- Aim of the exercise -
Locate the word "availability" in the entries below, then gather every line that holds it.
━━ Records to process ━━
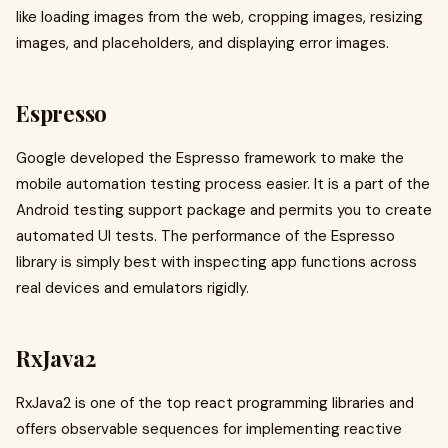
like loading images from the web, cropping images, resizing
images, and placeholders, and displaying error images.
Espresso
Google developed the Espresso framework to make the
mobile automation testing process easier. It is a part of the
Android testing support package and permits you to create
automated UI tests. The performance of the Espresso
library is simply best with inspecting app functions across
real devices and emulators rigidly.
RxJava2
RxJava2 is one of the top react programming libraries and
offers observable sequences for implementing reactive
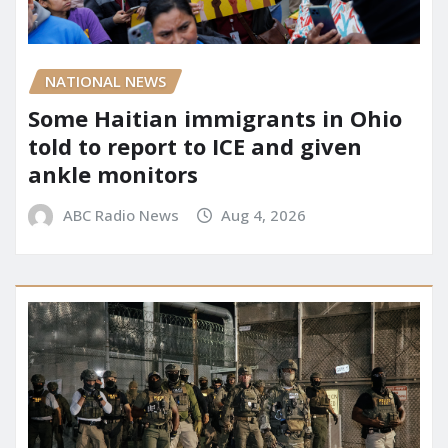
NATIONAL NEWS
Some Haitian immigrants in Ohio
told to report to ICE and given
ankle monitors
ABC Radio News
Aug 4, 2026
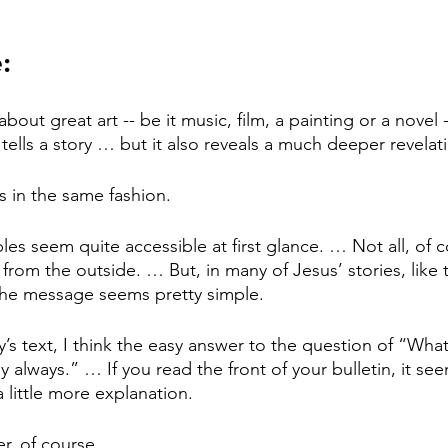
:
out great art -- be it music, film, a painting or a novel -- 
y tells a story … but it also reveals a much deeper revelat
s in the same fashion.
les seem quite accessible at first glance. … Not all, of 
 from the outside. … But, in many of Jesus’ stories, like t
the message seems pretty simple.
y’s text, I think the easy answer to the question of “What
always.” … If you read the front of your bulletin, it se
 little more explanation.
r, of course.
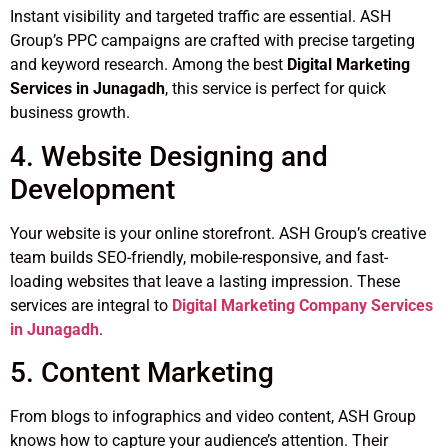
Instant visibility and targeted traffic are essential. ASH
Group’s PPC campaigns are crafted with precise targeting
and keyword research. Among the best
Digital Marketing
Services in Junagadh
, this service is perfect for quick
business growth.
4. Website Designing and
Development
Your website is your online storefront. ASH Group’s creative
team builds SEO-friendly, mobile-responsive, and fast-
loading websites that leave a lasting impression. These
services are integral to
Digital Marketing Company Services
in Junagadh
.
5. Content Marketing
From blogs to infographics and video content, ASH Group
knows how to capture your audience’s attention. Their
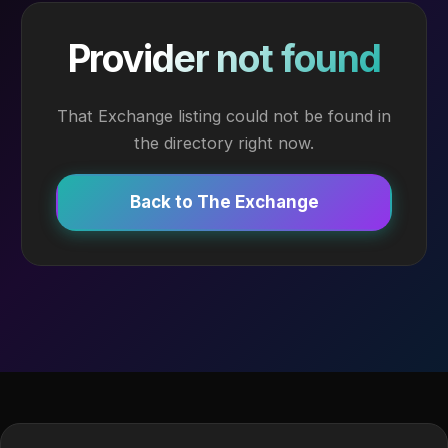
Provider not found
That Exchange listing could not be found in
the directory right now.
Back to The Exchange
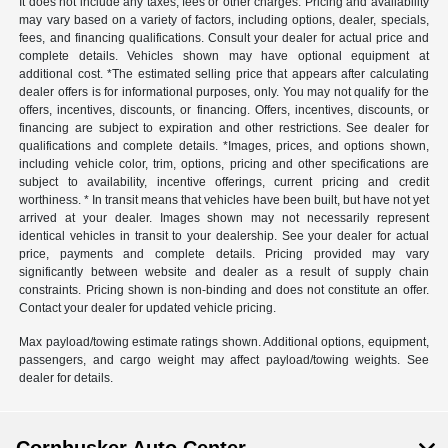
It does not include any taxes, fees or other charges. Pricing and availability
may vary based on a variety of factors, including options, dealer, specials,
fees, and financing qualifications. Consult your dealer for actual price and
complete details. Vehicles shown may have optional equipment at
additional cost. *The estimated selling price that appears after calculating
dealer offers is for informational purposes, only. You may not qualify for the
offers, incentives, discounts, or financing. Offers, incentives, discounts, or
financing are subject to expiration and other restrictions. See dealer for
qualifications and complete details. *Images, prices, and options shown,
including vehicle color, trim, options, pricing and other specifications are
subject to availability, incentive offerings, current pricing and credit
worthiness. * In transit means that vehicles have been built, but have not yet
arrived at your dealer. Images shown may not necessarily represent
identical vehicles in transit to your dealership. See your dealer for actual
price, payments and complete details. Pricing provided may vary
significantly between website and dealer as a result of supply chain
constraints. Pricing shown is non-binding and does not constitute an offer.
Contact your dealer for updated vehicle pricing.
Max payload/towing estimate ratings shown. Additional options, equipment,
passengers, and cargo weight may affect payload/towing weights. See
dealer for details.
Cornhusker Auto Center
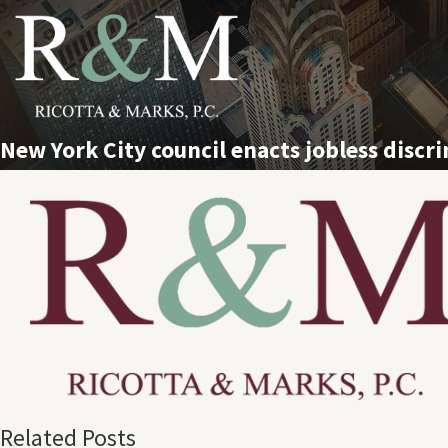
New York City council enacts jobless discri
Related Posts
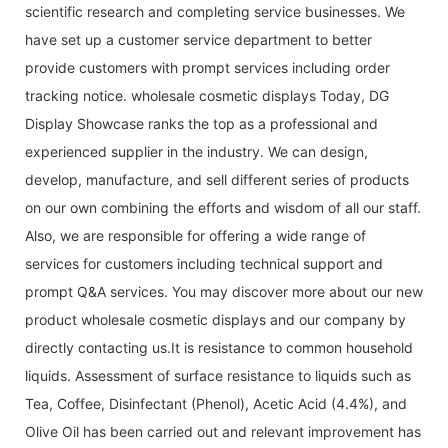
scientific research and completing service businesses. We
have set up a customer service department to better
provide customers with prompt services including order
tracking notice. wholesale cosmetic displays Today, DG
Display Showcase ranks the top as a professional and
experienced supplier in the industry. We can design,
develop, manufacture, and sell different series of products
on our own combining the efforts and wisdom of all our staff.
Also, we are responsible for offering a wide range of
services for customers including technical support and
prompt Q&A services. You may discover more about our new
product wholesale cosmetic displays and our company by
directly contacting us.It is resistance to common household
liquids. Assessment of surface resistance to liquids such as
Tea, Coffee, Disinfectant (Phenol), Acetic Acid (4.4%), and
Olive Oil has been carried out and relevant improvement has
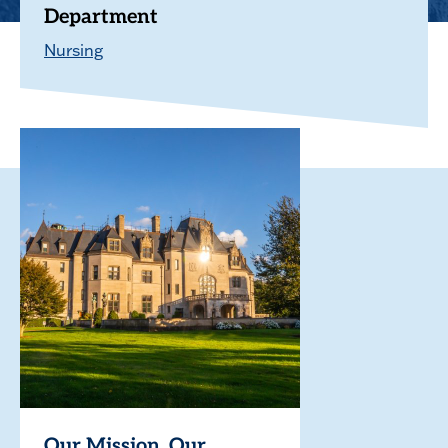
Department
Nursing
Our Mission. Our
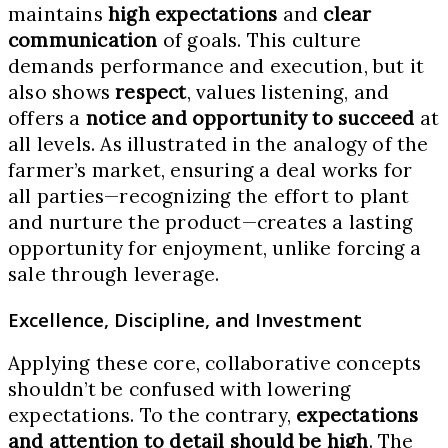
maintains
high expectations
and
clear
communication
of goals. This culture
demands performance and execution, but it
also shows
respect
, values listening, and
offers a
notice and opportunity to succeed
at
all levels. As illustrated in the analogy of the
farmer’s market, ensuring a deal works for
all parties—recognizing the effort to plant
and nurture the product—creates a lasting
opportunity for enjoyment, unlike forcing a
sale through leverage.
Excellence, Discipline, and Investment
Applying these core, collaborative concepts
shouldn’t be confused with lowering
expectations. To the contrary,
expectations
and attention to detail should be high
. The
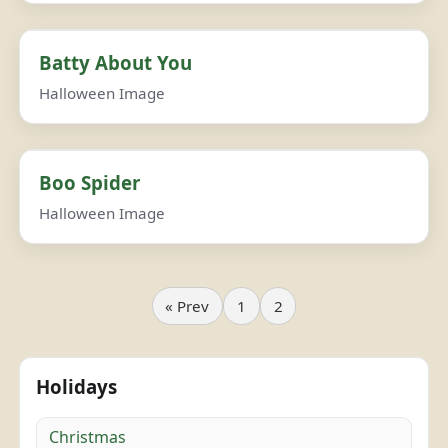
Batty About You
Halloween Image
Boo Spider
Halloween Image
« Prev
1
2
Holidays
Christmas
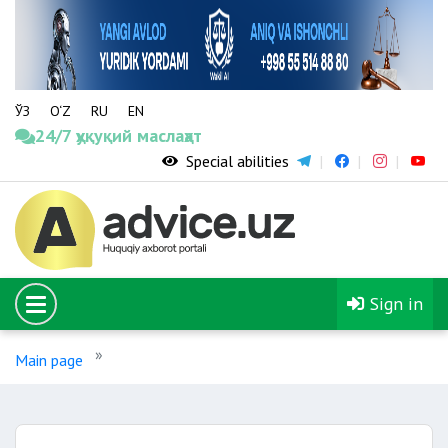
ЎЗ
O‘Z
RU
EN
24/7 ҳуқуқий маслаҳат
Special abilities
Sign in
Main page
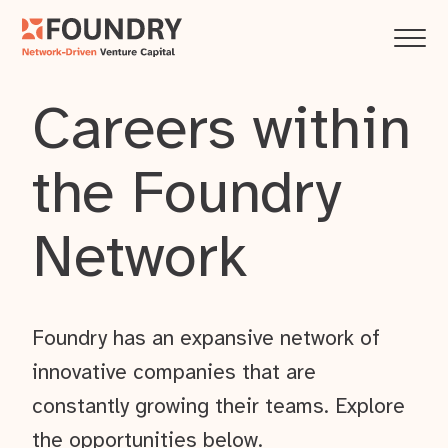
Careers within
the Foundry
Network
Foundry has an expansive network of
innovative companies that are
constantly growing their teams. Explore
the opportunities below.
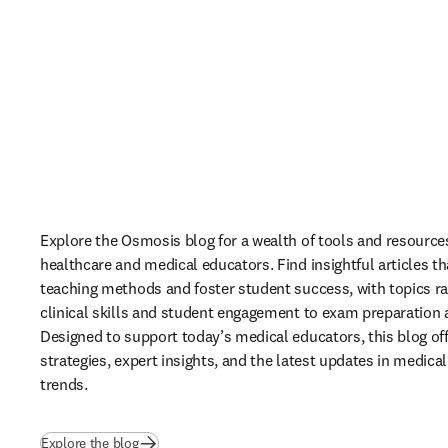
Explore the Osmosis blog for a wealth of tools and resources 
healthcare and medical educators. Find insightful articles th
teaching methods and foster student success, with topics ra
clinical skills and student engagement to exam preparation 
Designed to support today’s medical educators, this blog off
strategies, expert insights, and the latest updates in medical
trends. 
(
opens in new tab/window
)
Explore the blog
━━━
- Answer to this task -
It does not include any taxes, fees or other charges. Pricing and availability
subject to availability, incentive offerings, current pricing and credit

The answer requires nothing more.